Set down every record below exactly as it stands, with the pictures omitted.

===== Extracted entries =====

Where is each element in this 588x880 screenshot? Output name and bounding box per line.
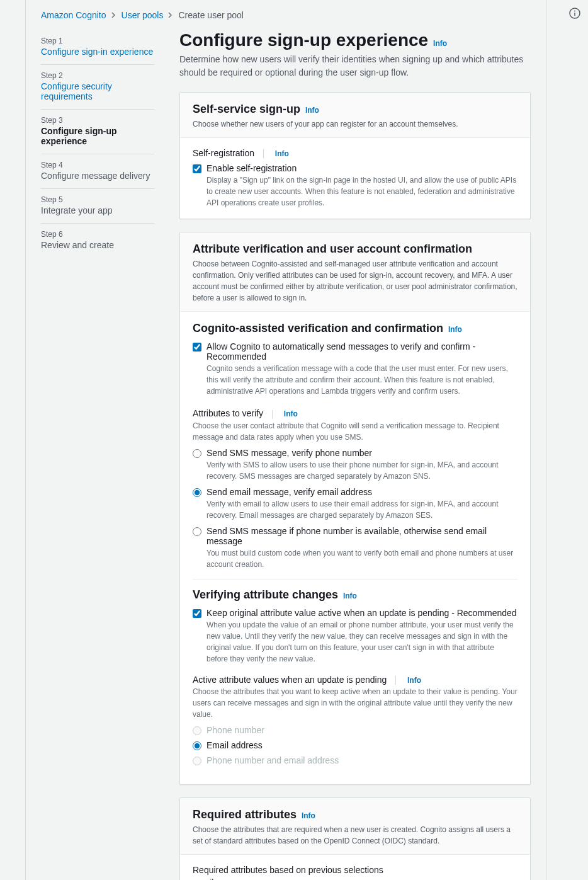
panel-title: Attribute verification and user account … <box>193 243 472 256</box>
panel-self-service-signup: Self-service sign-up Info Choose whether… <box>179 92 531 219</box>
section-title: Cognito-assisted verification and confir… <box>193 322 443 335</box>
field-label: Attributes to verify <box>193 408 263 418</box>
keep-original-attr-checkbox[interactable] <box>193 609 201 618</box>
radio-label: Send SMS message, verify phone number <box>206 448 517 458</box>
radio-label: Phone number <box>206 725 264 735</box>
checkbox-help: Cognito sends a verification message wit… <box>206 363 517 397</box>
page-title: Configure sign-up experience <box>179 30 428 50</box>
panel-sub: Choose whether new users of your app can… <box>193 118 517 130</box>
panel-attribute-verification: Attribute verification and user account … <box>179 232 531 785</box>
field-help: Choose the user contact attribute that C… <box>193 420 517 443</box>
required-attr-value: email <box>193 877 517 880</box>
field-label: Active attribute values when an update i… <box>193 675 387 685</box>
field-help: Choose the attributes that you want to k… <box>193 686 517 720</box>
info-link[interactable]: Info <box>448 325 462 334</box>
breadcrumb-current: Create user pool <box>178 10 244 20</box>
panel-title: Self-service sign-up <box>193 103 300 116</box>
active-both-radio <box>193 757 201 765</box>
checkbox-help: When you update the value of an email or… <box>206 619 517 665</box>
section-title: Self-registration <box>193 148 254 158</box>
step-3: Step 3 Configure sign-up experience <box>41 110 154 154</box>
panel-sub: Choose between Cognito-assisted and self… <box>193 258 517 304</box>
info-link[interactable]: Info <box>343 591 357 600</box>
step-1[interactable]: Step 1 Configure sign-in experience <box>41 30 154 65</box>
breadcrumb-link-userpools[interactable]: User pools <box>122 10 164 20</box>
page-desc: Determine how new users will verify thei… <box>179 53 531 79</box>
field-label: Required attributes based on previous se… <box>193 865 383 875</box>
verify-sms-radio[interactable] <box>193 449 201 458</box>
info-link[interactable]: Info <box>305 106 319 115</box>
chevron-right-icon <box>168 10 173 20</box>
info-link[interactable]: Info <box>407 676 421 685</box>
info-link[interactable]: Info <box>275 149 289 158</box>
checkbox-label: Enable self-registration <box>206 163 517 173</box>
breadcrumb-link-cognito[interactable]: Amazon Cognito <box>41 10 106 20</box>
breadcrumb: Amazon Cognito User pools Create user po… <box>41 10 531 20</box>
info-link[interactable]: Info <box>302 811 315 820</box>
verify-sms-else-email-radio[interactable] <box>193 527 201 536</box>
svg-point-3 <box>574 11 575 12</box>
step-4: Step 4 Configure message delivery <box>41 154 154 189</box>
info-link-page[interactable]: Info <box>433 39 447 48</box>
verify-email-radio[interactable] <box>193 488 201 497</box>
info-panel-icon[interactable] <box>569 8 580 19</box>
radio-label: Send email message, verify email address <box>206 487 517 497</box>
active-phone-radio <box>193 726 201 735</box>
panel-sub: Choose the attributes that are required … <box>193 824 517 847</box>
radio-help: Verify with email to allow users to use … <box>206 498 517 521</box>
panel-title: Required attributes <box>193 808 297 821</box>
radio-help: You must build custom code when you want… <box>206 547 517 570</box>
step-6: Step 6 Review and create <box>41 224 154 258</box>
enable-self-registration-checkbox[interactable] <box>193 164 201 173</box>
wizard-steps: Step 1 Configure sign-in experience Step… <box>41 30 154 880</box>
checkbox-label: Keep original attribute value active whe… <box>206 608 517 618</box>
checkbox-label: Allow Cognito to automatically send mess… <box>206 341 517 362</box>
section-title: Verifying attribute changes <box>193 588 338 602</box>
radio-label: Phone number and email address <box>206 755 339 765</box>
checkbox-help: Display a "Sign up" link on the sign-in … <box>206 174 517 209</box>
step-2[interactable]: Step 2 Configure security requirements <box>41 65 154 110</box>
allow-cognito-auto-send-checkbox[interactable] <box>193 343 201 351</box>
step-5: Step 5 Integrate your app <box>41 189 154 224</box>
radio-label: Send SMS message if phone number is avai… <box>206 526 517 546</box>
radio-label: Email address <box>206 740 263 750</box>
radio-help: Verify with SMS to allow users to use th… <box>206 459 517 482</box>
active-email-radio[interactable] <box>193 741 201 750</box>
panel-required-attributes: Required attributes Info Choose the attr… <box>179 797 531 880</box>
info-link[interactable]: Info <box>284 409 298 418</box>
chevron-right-icon <box>111 10 116 20</box>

=====

## Solution for this problem:
Where is each element in this 588x880 screenshot? Output name and bounding box per line.
panel-title: Attribute verification and user account … <box>193 243 472 256</box>
panel-self-service-signup: Self-service sign-up Info Choose whether… <box>179 92 531 219</box>
section-title: Cognito-assisted verification and confir… <box>193 322 443 335</box>
field-label: Attributes to verify <box>193 408 263 418</box>
keep-original-attr-checkbox[interactable] <box>193 609 201 618</box>
radio-label: Send SMS message, verify phone number <box>206 448 517 458</box>
radio-label: Phone number <box>206 725 264 735</box>
checkbox-help: Cognito sends a verification message wit… <box>206 363 517 397</box>
page-title: Configure sign-up experience <box>179 30 428 50</box>
panel-sub: Choose whether new users of your app can… <box>193 118 517 130</box>
panel-attribute-verification: Attribute verification and user account … <box>179 232 531 785</box>
field-help: Choose the user contact attribute that C… <box>193 420 517 443</box>
required-attr-value: email <box>193 877 517 880</box>
field-label: Active attribute values when an update i… <box>193 675 387 685</box>
field-help: Choose the attributes that you want to k… <box>193 686 517 720</box>
info-link[interactable]: Info <box>448 325 462 334</box>
breadcrumb-current: Create user pool <box>178 10 244 20</box>
panel-title: Self-service sign-up <box>193 103 300 116</box>
active-both-radio <box>193 757 201 765</box>
checkbox-help: When you update the value of an email or… <box>206 619 517 665</box>
section-title: Self-registration <box>193 148 254 158</box>
step-3: Step 3 Configure sign-up experience <box>41 110 154 154</box>
panel-sub: Choose between Cognito-assisted and self… <box>193 258 517 304</box>
info-link[interactable]: Info <box>343 591 357 600</box>
step-1[interactable]: Step 1 Configure sign-in experience <box>41 30 154 65</box>
breadcrumb-link-userpools[interactable]: User pools <box>122 10 164 20</box>
page-desc: Determine how new users will verify thei… <box>179 53 531 79</box>
field-label: Required attributes based on previous se… <box>193 865 383 875</box>
verify-sms-radio[interactable] <box>193 449 201 458</box>
info-link[interactable]: Info <box>305 106 319 115</box>
chevron-right-icon <box>168 10 173 20</box>
info-link[interactable]: Info <box>407 676 421 685</box>
info-link[interactable]: Info <box>275 149 289 158</box>
checkbox-label: Enable self-registration <box>206 163 517 173</box>
breadcrumb-link-cognito[interactable]: Amazon Cognito <box>41 10 106 20</box>
breadcrumb: Amazon Cognito User pools Create user po… <box>41 10 531 20</box>
info-link[interactable]: Info <box>302 811 315 820</box>
verify-sms-else-email-radio[interactable] <box>193 527 201 536</box>
svg-point-3 <box>574 11 575 12</box>
step-4: Step 4 Configure message delivery <box>41 154 154 189</box>
info-link-page[interactable]: Info <box>433 39 447 48</box>
verify-email-radio[interactable] <box>193 488 201 497</box>
info-panel-icon[interactable] <box>569 8 580 19</box>
radio-label: Send email message, verify email address <box>206 487 517 497</box>
active-phone-radio <box>193 726 201 735</box>
panel-sub: Choose the attributes that are required … <box>193 824 517 847</box>
radio-help: Verify with email to allow users to use … <box>206 498 517 521</box>
panel-title: Required attributes <box>193 808 297 821</box>
radio-help: You must build custom code when you want… <box>206 547 517 570</box>
step-6: Step 6 Review and create <box>41 224 154 258</box>
enable-self-registration-checkbox[interactable] <box>193 164 201 173</box>
wizard-steps: Step 1 Configure sign-in experience Step… <box>41 30 154 880</box>
checkbox-label: Keep original attribute value active whe… <box>206 608 517 618</box>
checkbox-label: Allow Cognito to automatically send mess… <box>206 341 517 362</box>
section-title: Verifying attribute changes <box>193 588 338 602</box>
radio-label: Phone number and email address <box>206 755 339 765</box>
checkbox-help: Display a "Sign up" link on the sign-in … <box>206 174 517 209</box>
step-2[interactable]: Step 2 Configure security requirements <box>41 65 154 110</box>
allow-cognito-auto-send-checkbox[interactable] <box>193 343 201 351</box>
step-5: Step 5 Integrate your app <box>41 189 154 224</box>
radio-label: Send SMS message if phone number is avai… <box>206 526 517 546</box>
radio-label: Email address <box>206 740 263 750</box>
radio-help: Verify with SMS to allow users to use th… <box>206 459 517 482</box>
active-email-radio[interactable] <box>193 741 201 750</box>
panel-required-attributes: Required attributes Info Choose the attr… <box>179 797 531 880</box>
info-link[interactable]: Info <box>284 409 298 418</box>
chevron-right-icon <box>111 10 116 20</box>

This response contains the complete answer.